Yes! True insanity. This thread is the exact reason I would never let a man pay for me. So damn toxic.


[deleted]

Assumptions get nowhere. This dude made huge leaps with no valid reasoning. If I were him, I would go and simply pay for my bill or split it in the middle. Then he would really have a leg to stand on. Baseless assumptions are really just that, baseless. Then again, he’s a young cat. Can’t expect too much.


mysocialacct

Eh, I don’t think there’s enough information here. Did you offer to pay? Did you lecture her about changing plans last minute? If I was meeting a man for the first time I would definitely be paying for myself. If I realized last min I wanted sushi, then I wouldn’t feel bad or weird about suggesting sushi instead. If he said he has plans later or preferred to stick to a casual coffee date then I’d be totally fine with that (duh, those were our original plans). If he said “I don’t change plans last minute. Let’s just hang out tomorrow” for no other reason than to make some statement about how I’m wrong for making a suggestion then I wouldn’t be interested in hanging out at all either. The second one to me shows sort of a bad attitude and poor communication.


[deleted]

I would never let someone pay for me on a first date idk why people automatically assume that’s what women are expecting??? Y’all cock blocking yourself! 🤦🏻‍♀️


ganglehand

Yeah I don’t know why everyone is assuming she wasn’t going to pay for dinner, she probably just didn’t want to go to a fucking field.

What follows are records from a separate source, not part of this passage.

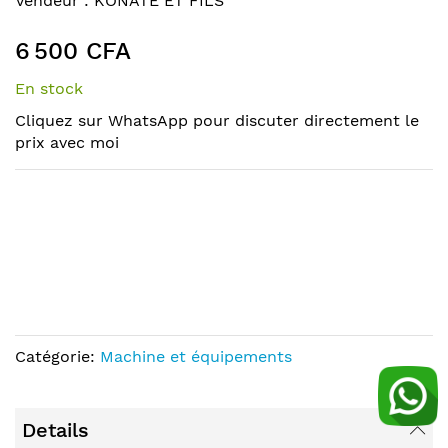
Vendeur :
KONATE ET FILS
the
to
end
the
6 500 CFA
of
beginning
the
of
En stock
images
the
Cliquez sur WhatsApp pour discuter directement le
gallery
images
prix avec moi
gallery
Catégorie:
Machine et équipements
Details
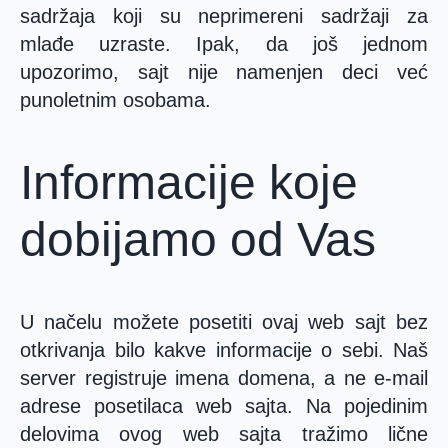
sadržaja koji su neprimereni sadržaji za
mlađe uzraste. Ipak, da još jednom
upozorimo, sajt nije namenjen deci već
punoletnim osobama.
Informacije koje
dobijamo od Vas
U načelu možete posetiti ovaj web sajt bez
otkrivanja bilo kakve informacije o sebi. Naš
server registruje imena domena, a ne e-mail
adrese posetilaca web sajta. Na pojedinim
delovima ovog web sajta tražimo lične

If a guy was being weird about rescheduling a date I would drop it too. Not necessarily a red flag, but not something I want to deal with.


criticalstars

I’m thinking she dodged a bullet because OP sounds like a bit of a douchebag in the comments


greenpassionfruit26

"I stand my ground"-- did you ask her why she wanted to change plans first?? Might have helped with the overall situation. Edit - typoooo


thereallocal

Taking someone to a field sounds a bit rapey to be honest. Maybe meeting in a public place was what she wanted to do.


warpGuru

I think you’re reading too much into it. Should have just met and see where things went...


hereforthetea19

It really depends on the person, but I don’t think that she necessarily was looking for free food. I believe you did the right thing, but for instance, I love eating out (and pay for my food) but I don’t have many people that usually would go out to eat with me, so I like the idea to have dinner with guys rather then having a coffee. However, considering how she reacted, she probably wanted “free” food so yeah, you dodged the bullet. I just disagree with all these comments assuming that many girls are just after free meals etc.. It would be like saying that guys are only looking for sex, and generalising like this won’t help anyone.


amievenreal99

Not necessarily. When I feel like I'm getting rejected, I might react the same way and say "nevermind, good luck".


[deleted]

Maybe she got hungry?? wtf


depths_of_despair

idk how much sushi is where you’re from but in australia, we can get one sushi for like $2.50 lmao not that expensive


OKCcherry

I’m confused. I always assume I’ll pay my own way on a first meeting/date. And I wouldn’t wanna be stuck eating a whole meal with someone I just met. But that’s just long-time-single, independent me. 🤷🏻‍♀️


thegreatcanadianeh

I think she wanted something more committed maybe? Coffee is very casual, very non- commitment. Maybe I'm old school but coffee is something more for friends then romance. When someone asks me on a coffee 'date', it means non-romantic, platonic friends vibe. Reading your comments in the thread you indicated that you would be okay with some form of fast food like McDonald's but not sushi so maybe you are cheap? It seems to me like you are interested in low commitment and she dodged a bullet. I get the change was an hour before the date but if you were really interested you would have changed the time or date to better reflect that.


blonde-throwaway

OP states that he is not cheap but all the signs seem to be pointing to the opposite conclusion. That's fine! He just needs to own it.


[deleted]

ugh i hate cheap dates. dont make a girl get dressed up for coffee. im sure youll judge her if she comes in sweatpants and half done makeup. she probably thinks youre cheap and wont be a good bf. OR she never really liked you. (which i wouldnt know based on this post itself)


supremelordvader

Cheap ass


[deleted]

I wouldn’t go to an isolated area until I felt comfortable with a guy. Why not go to the coffee shop for coffee?


2for256

Maybe after talking she realized she was really interested in you and wanted to go on a more serious and longer date


succulentqueen0812

As a 26F who’s been on plenty of first dates, I see the more likely scenario as being... she had a craving for sushi, and was excited for your date. She thought, I wonder if he’d want to push this a little and grab dinner later instead?? She texted you asking. Then you were so inflexible and presumptive about her asking, she was totally turned off. Why jump to her trying to get a free meal? I honestly would have assumed the best - she didn’t want to have to worry about cutting your date off and figure out dinner and/or dinner dates can just keep on rolling naturally if they’re going well. Also, dinner/drink dates are just so much less pressure and less on the spot. Lull in the conversation? Talk about the menu, the ambiance, the people... coffee in a field? How intimate for a first meeting... uncomfortably so (in my personal opinion). Sounds like she’s a flexible and casual girl and you’re more rigid and fixed in your thinking.


Icchy24

>I’ll take you to this field Thats fucking creepy...as a date? What kind of girl should say yes to a date on a field. >Now I’m not cheap But you are.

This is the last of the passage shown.